=== Section Start ===
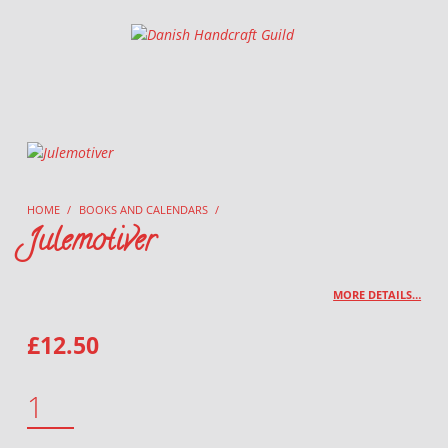
Danish Handcraft Guild
Haandarbejdets Fremme
HOME
/
BOOKS AND CALENDARS
/
Julemotiver
MORE DETAILS…
£
12.50
JULEMOTIVER QUANTITY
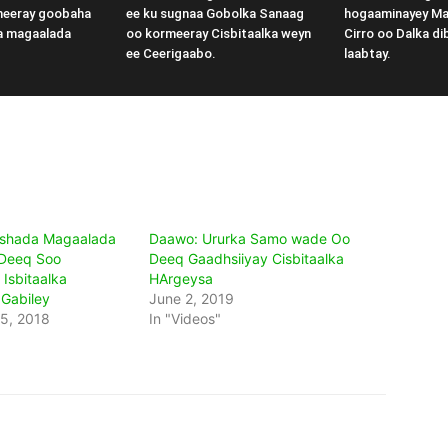
meeray goobaha
ee ku sugnaa Gobolka Sanaag
hogaaminayey M
a magaalada
oo kormeeray Cisbitaalka weyn
Cirro oo Dalka di
ee Ceerigaabo.
laabtay.
shada Magaalada
Daawo: Ururka Samo wade Oo
 Deeq Soo
Deeq Gaadhsiiyay Cisbitaalka
Isbitaalka
HArgeysa
 Gabiley
June 2, 2019
5, 2018
In "Videos"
=== Section End ===
= Exercise directions =
Your answer must consist of every line in the listing that contains "Deeq".

= The completed task =
 Deeq Soo
Deeq Gaadhsiiyay Cisbitaalka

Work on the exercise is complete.